PROBLEM:
Show all lines from the data that include the word "استان".

AVAILABLE RECORDS:
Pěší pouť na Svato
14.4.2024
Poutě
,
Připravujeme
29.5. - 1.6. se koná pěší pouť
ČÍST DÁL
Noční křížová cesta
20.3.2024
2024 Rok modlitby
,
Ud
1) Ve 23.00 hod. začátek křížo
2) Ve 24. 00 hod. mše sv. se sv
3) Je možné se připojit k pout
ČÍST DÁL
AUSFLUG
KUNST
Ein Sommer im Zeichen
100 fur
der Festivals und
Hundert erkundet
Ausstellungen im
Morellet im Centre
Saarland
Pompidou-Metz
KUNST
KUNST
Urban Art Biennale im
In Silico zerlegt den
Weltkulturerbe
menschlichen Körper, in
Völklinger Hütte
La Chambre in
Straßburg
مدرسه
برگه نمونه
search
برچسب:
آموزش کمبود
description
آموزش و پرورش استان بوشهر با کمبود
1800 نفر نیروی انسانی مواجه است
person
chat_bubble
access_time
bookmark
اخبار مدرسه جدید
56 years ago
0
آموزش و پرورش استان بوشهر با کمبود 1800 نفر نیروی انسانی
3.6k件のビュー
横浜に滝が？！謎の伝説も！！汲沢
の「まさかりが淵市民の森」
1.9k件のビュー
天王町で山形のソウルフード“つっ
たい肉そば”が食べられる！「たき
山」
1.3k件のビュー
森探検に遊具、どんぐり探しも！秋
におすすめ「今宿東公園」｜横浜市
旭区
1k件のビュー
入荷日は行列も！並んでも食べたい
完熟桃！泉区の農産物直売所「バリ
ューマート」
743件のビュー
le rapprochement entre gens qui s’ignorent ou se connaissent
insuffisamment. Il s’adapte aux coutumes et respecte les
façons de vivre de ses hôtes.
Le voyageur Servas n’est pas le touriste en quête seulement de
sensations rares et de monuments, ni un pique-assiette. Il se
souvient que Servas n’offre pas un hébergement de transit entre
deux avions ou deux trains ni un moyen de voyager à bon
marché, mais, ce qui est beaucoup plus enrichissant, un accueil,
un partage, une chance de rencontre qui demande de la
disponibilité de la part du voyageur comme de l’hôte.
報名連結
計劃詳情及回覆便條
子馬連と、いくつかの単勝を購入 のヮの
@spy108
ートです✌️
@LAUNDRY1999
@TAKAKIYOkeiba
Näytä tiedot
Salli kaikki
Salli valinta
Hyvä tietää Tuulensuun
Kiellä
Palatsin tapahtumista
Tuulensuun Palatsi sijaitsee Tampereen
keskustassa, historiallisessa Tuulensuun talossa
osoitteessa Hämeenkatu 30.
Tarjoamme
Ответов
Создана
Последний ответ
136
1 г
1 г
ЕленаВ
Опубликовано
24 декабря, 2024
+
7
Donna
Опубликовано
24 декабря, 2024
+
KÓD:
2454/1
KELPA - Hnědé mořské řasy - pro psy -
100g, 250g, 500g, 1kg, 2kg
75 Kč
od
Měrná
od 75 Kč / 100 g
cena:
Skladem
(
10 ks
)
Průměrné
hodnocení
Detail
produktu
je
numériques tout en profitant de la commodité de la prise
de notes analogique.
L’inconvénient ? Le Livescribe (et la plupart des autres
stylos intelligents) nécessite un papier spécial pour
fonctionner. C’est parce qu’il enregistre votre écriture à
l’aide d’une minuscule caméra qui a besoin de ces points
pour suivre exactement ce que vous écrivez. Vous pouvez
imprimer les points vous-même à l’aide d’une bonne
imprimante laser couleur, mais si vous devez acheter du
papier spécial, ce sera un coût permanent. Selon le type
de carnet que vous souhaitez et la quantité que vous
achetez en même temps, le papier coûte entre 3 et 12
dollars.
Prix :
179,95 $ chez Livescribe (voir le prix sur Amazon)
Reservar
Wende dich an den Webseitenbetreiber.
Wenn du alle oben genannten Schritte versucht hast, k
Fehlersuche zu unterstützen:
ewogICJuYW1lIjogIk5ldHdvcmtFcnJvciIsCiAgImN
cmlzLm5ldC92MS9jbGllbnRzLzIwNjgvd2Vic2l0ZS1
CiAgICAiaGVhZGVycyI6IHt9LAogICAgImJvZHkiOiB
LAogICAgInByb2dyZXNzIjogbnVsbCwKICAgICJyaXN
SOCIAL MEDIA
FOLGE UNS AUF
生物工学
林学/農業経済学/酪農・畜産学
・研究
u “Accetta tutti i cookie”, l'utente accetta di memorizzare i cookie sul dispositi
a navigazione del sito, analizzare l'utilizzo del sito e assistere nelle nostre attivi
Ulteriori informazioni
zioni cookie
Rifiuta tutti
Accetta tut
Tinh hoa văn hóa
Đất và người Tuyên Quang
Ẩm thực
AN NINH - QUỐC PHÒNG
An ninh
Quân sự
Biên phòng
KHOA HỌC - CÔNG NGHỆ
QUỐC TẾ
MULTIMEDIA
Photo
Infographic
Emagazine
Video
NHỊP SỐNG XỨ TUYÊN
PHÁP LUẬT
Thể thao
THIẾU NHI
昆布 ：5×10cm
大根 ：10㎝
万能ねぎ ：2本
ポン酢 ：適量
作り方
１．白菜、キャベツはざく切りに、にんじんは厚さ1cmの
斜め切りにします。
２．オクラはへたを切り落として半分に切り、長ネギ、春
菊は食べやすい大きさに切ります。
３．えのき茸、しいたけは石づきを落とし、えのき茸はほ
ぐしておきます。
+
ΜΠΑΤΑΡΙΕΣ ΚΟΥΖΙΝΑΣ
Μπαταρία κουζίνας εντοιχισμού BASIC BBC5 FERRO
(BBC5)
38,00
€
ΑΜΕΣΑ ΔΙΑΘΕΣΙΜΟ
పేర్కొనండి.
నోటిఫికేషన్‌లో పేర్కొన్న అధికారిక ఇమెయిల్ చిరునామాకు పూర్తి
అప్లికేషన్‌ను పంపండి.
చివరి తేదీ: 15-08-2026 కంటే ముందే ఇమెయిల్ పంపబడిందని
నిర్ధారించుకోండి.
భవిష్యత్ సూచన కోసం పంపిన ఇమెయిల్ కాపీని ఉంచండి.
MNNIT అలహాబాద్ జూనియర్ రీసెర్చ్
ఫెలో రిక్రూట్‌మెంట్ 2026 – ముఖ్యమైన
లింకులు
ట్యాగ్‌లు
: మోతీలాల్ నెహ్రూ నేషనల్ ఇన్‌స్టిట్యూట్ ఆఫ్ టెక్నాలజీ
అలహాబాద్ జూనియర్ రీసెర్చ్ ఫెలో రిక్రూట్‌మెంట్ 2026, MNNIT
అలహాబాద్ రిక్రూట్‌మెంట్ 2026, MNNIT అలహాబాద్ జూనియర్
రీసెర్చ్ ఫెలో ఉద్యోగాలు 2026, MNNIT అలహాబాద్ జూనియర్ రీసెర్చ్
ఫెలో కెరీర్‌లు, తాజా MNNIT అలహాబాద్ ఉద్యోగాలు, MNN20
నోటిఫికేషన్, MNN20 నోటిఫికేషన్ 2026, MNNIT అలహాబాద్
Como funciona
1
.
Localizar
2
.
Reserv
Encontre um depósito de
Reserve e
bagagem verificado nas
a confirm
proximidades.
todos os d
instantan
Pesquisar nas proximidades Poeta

ANSWER AREA:
آموزش و پرورش استان بوشهر با کمبود
آموزش و پرورش استان بوشهر با کمبود 1800 نفر نیروی انسانی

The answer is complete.